PROMPT: The reply should hold every entry exactly as written and none of the pictures.

::: INPUT DATA

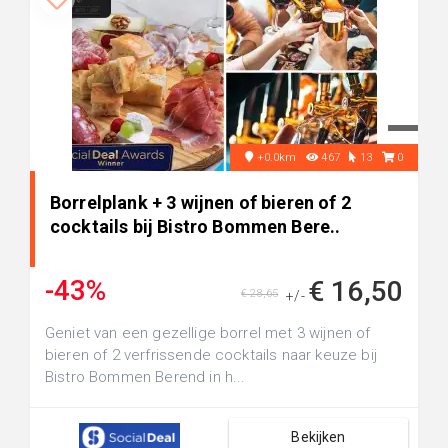
+0.0km
467
13
0
Borrelplank + 3 wijnen of bieren of 2
cocktails bij Bistro Bommen Bere..
-43%
€ 16,50
€ 28,65
+/-
Geniet van een gezellige borrel met 3 wijnen of
bieren of 2 verfrissende cocktails naar keuze bij
Bistro Bommen Berend in h...
Bekijken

::::::

WRITTEN SOLUTION:
+0.0km
467
13
0
Borrelplank + 3 wijnen of bieren of 2
cocktails bij Bistro Bommen Bere..
-43%
€ 16,50
€ 28,65
+/-
Geniet van een gezellige borrel met 3 wijnen of
bieren of 2 verfrissende cocktails naar keuze bij
Bistro Bommen Berend in h...
Bekijken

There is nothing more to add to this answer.